Preheat your oven to 400 degrees Fahrenheit. Cut the butternut squash into small cubes (about 1/2 inch on each side) and place on parchment paper on a baking sheet. Sprinkle with salt and pepper to taste and drizzle with olive oil. Roast in the oven 20-30 minutes, until golden and caramelized around the edges, then set aside.
Make the sage pesto. It's good to make this towards the end of the dough's rise. Place the parmesan cheese, sage, parsley, nuts, and garlic in the food processor; blend until combined, then add the olive oil slowly while processing. Add the lime juice; process once more, then remove from the food processor and place in a bowl. Add salt and pepper to taste, then cover the bowl with plastic wrap and place it in the fridge, where it will stay until assembly.
Prepare the nutmeg cream sauce.

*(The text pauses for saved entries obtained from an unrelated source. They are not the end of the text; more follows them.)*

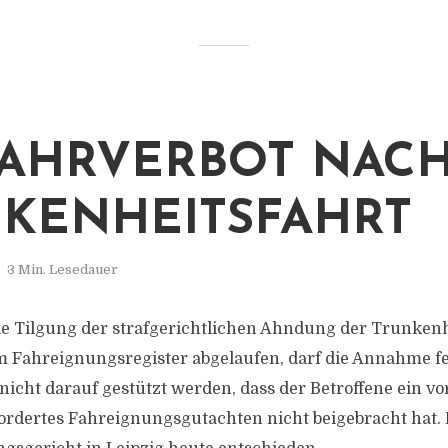
AHRVERBOT NAC
KENHEITSFAHRT
3 Min. Lesedauer
 die Tilgung der strafgerichtlichen Ahndung der Trunkenh
m Fahreignungsregister abgelaufen, darf die Annahme f
icht darauf gestützt werden, dass der Betroffene ein vo
fordertes Fahreignungsgutachten nicht beigebracht hat. 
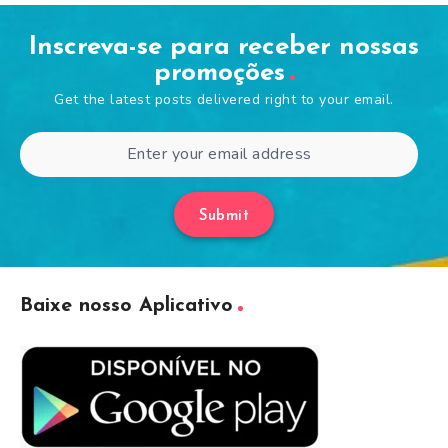
Inscreva-se para receber nossas
promoções
Get the latest posts delivered right to your email.
Submit
Baixe nosso Aplicativo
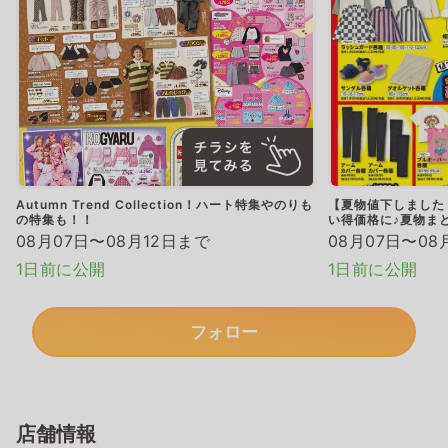
Autumn Trend Collection！ハート特集やのりも
【夏物値下しました
の特集も！！
い得価格に♪夏物ま
08月07日〜08月12日まで
08月07日〜08
1日前に公開
1日前に公開
フォロー
店舗情報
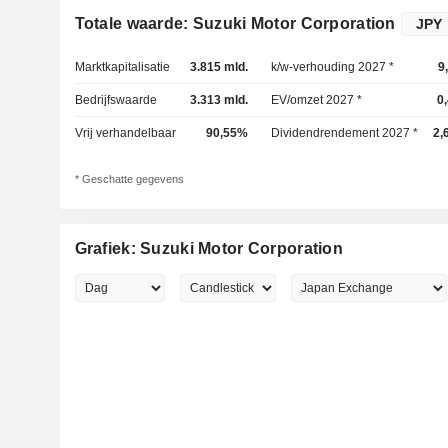
Totale waarde: Suzuki Motor Corporation
Marktkapitalisatie
3.815 mld.
k/w-verhouding 2027 *
9
Bedrijfswaarde
3.313 mld.
EV/omzet 2027 *
0
Vrij verhandelbaar
90,55%
Dividendrendement 2027 *
2,
* Geschatte gegevens
Grafiek: Suzuki Motor Corporation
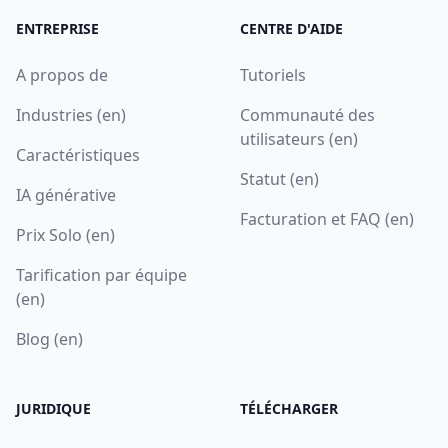
ENTREPRISE
CENTRE D'AIDE
A propos de
Tutoriels
Industries (en)
Communauté des
utilisateurs (en)
Caractéristiques
Statut (en)
IA générative
Facturation et FAQ (en)
Prix Solo (en)
Tarification par équipe
(en)
Blog (en)
JURIDIQUE
TÉLÉCHARGER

Mix the milk and cream together in a small saucepan and heat them on low heat. Meanwhile, heat the butter in a medium saute pan on medium heat; add the minced shallot and cook 1-2 minutes while stirring to remove the sharpness from the shallot, then add the flour and cook an additional 1-2 minutes. Then add the wine; reduce 2-3 minutes before adding the warmed milk and cream mixture. Reduce an additional 5-10 minutes, or until the sauce reaches a thick consistency; remove from heat. Add a pinch of nutmeg and salt and pepper to taste.
Prepare the rest of the toppings for assembly. Tear the prosciutto into strips; crumble the goat cheese; grate the Parmesan. Cut the onion into long pieces and cook it in some olive oil over medium-low heat until it caramelizes, adding a pinch of white sugar if necessary.